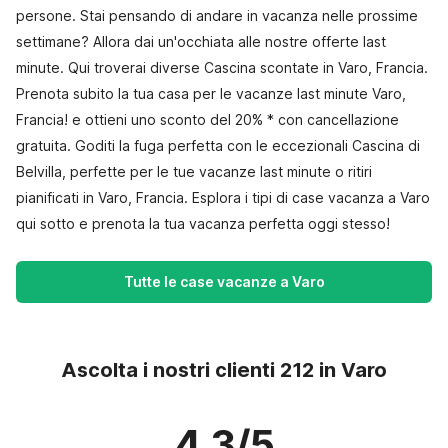
persone. Stai pensando di andare in vacanza nelle prossime
settimane? Allora dai un'occhiata alle nostre offerte last
minute. Qui troverai diverse Cascina scontate in Varo, Francia.
Prenota subito la tua casa per le vacanze last minute Varo,
Francia! e ottieni uno sconto del 20% * con cancellazione
gratuita. Goditi la fuga perfetta con le eccezionali Cascina di
Belvilla, perfette per le tue vacanze last minute o ritiri
pianificati in Varo, Francia. Esplora i tipi di case vacanza a Varo
qui sotto e prenota la tua vacanza perfetta oggi stesso!
Tutte le case vacanze a Varo
Ascolta i nostri clienti 212 in Varo
4.3/5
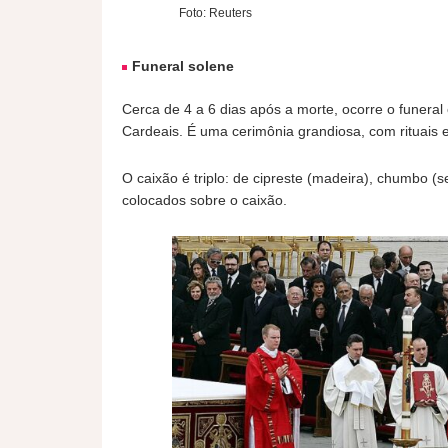
Foto: Reuters
Funeral solene
Cerca de 4 a 6 dias após a morte, ocorre o funeral
Cardeais. É uma cerimônia grandiosa, com rituais es
O caixão é triplo: de cipreste (madeira), chumbo (
colocados sobre o caixão.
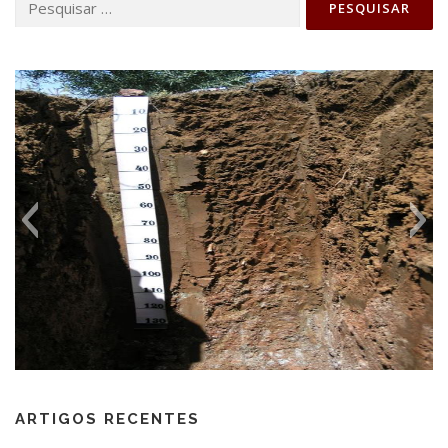
por:
ARTIGOS RECENTES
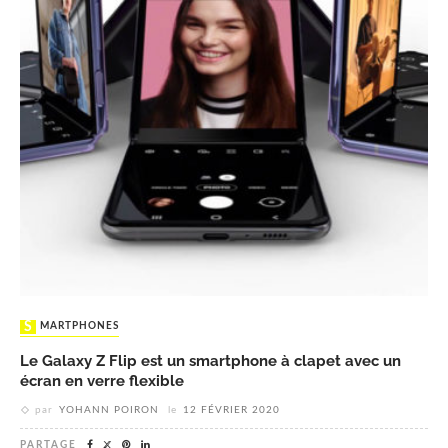
SMARTPHONES
Le Galaxy Z Flip est un smartphone à clapet avec un
écran en verre flexible
par
YOHANN POIRON
le
12 FÉVRIER 2020
PARTAGE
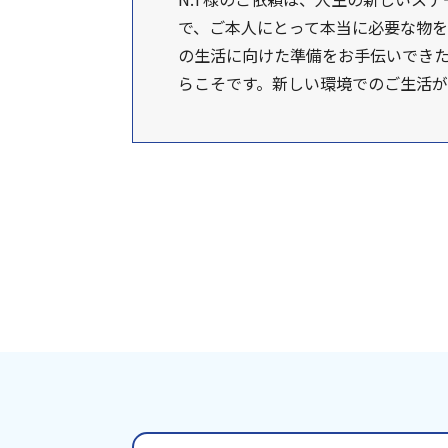
で、ご本人にとって本当に必要な物を
の生活に向けた準備をお手伝いでき
らこそです。新しい環境でのご生活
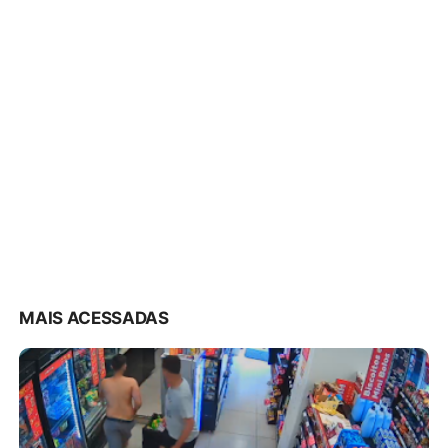
MAIS ACESSADAS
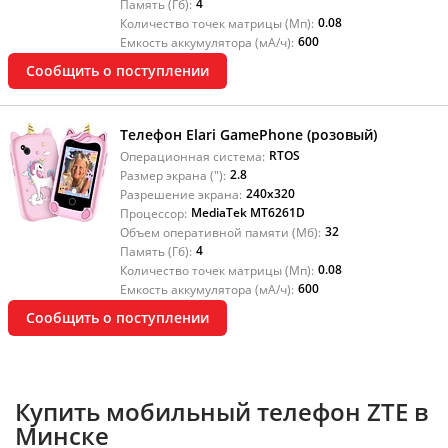
4
Память (Гб):
0.08
Количество точек матрицы (Мп):
600
Емкость аккумулятора (мА/ч):
Сообщить о поступлении
Телефон Elari GamePhone (розовый)
RTOS
Операционная система:
2.8
Размер экрана ("):
240x320
Разрешение экрана:
MediaTek MT6261D
Процессор:
32
Объем оперативной памяти (Мб):
4
Память (Гб):
0.08
Количество точек матрицы (Мп):
600
Емкость аккумулятора (мА/ч):
Сообщить о поступлении
Купить мобильный телефон ZTE в
Минске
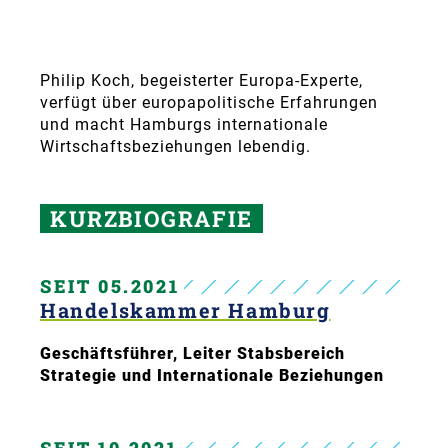
Philip Koch, begeisterter Europa-Experte,
verfügt über europapolitische Erfahrungen
und macht Hamburgs internationale
Wirtschaftsbeziehungen lebendig.
KURZBIOGRAFIE
SEIT 05.2021
Handelskammer Hamburg
Geschäftsführer, Leiter Stabsbereich
Strategie und Internationale Beziehungen
SEIT 10.2021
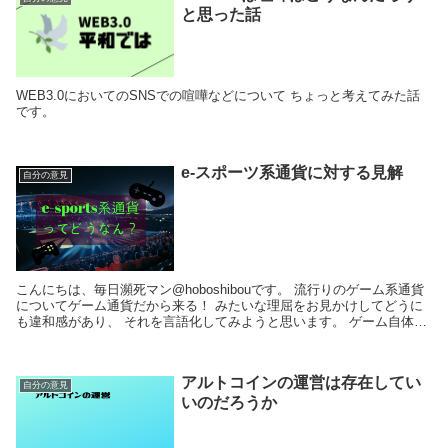
と思った話
WEB3.0においてのSNSでの喧嘩などについて ちょっと考えてみた話
です。
e-スポーツ系通貨に対する見解
自分の意見
こんにちは、毎日瀕死マン@hoboshibouです。 流行りのゲーム系通貨
についてゲーム通貨だから来る！ みたいな理屈をお見かけしてどうに
も違和感があり、 それを言語化してみようと思います。 ゲーム自体は
ネットにおける動画のトラフィッ...
アルトコインの運営は存在してい
自分の意見
いのだろうか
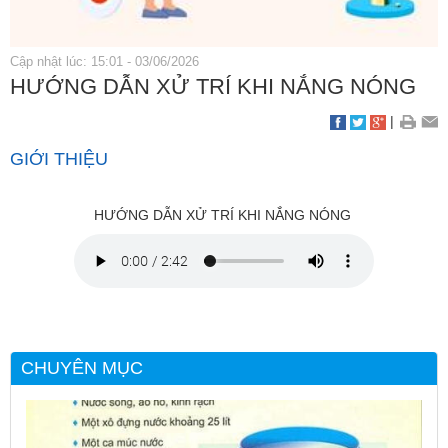
Cập nhật lúc: 15:01 - 03/06/2026
HƯỚNG DẪN XỬ TRÍ KHI NẮNG NÓNG
|
GIỚI THIỆU
HƯỚNG DẪN XỬ TRÍ KHI NẮNG NÓNG
CHUYÊN MỤC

━━━━━━━━━━

PROBLEM TO WORK ON: Copy every line from the records above that contains the word "perfetta".

ANSWER BOX:
gratuita. Goditi la fuga perfetta con le eccezionali Cascina di
qui sotto e prenota la tua vacanza perfetta oggi stesso!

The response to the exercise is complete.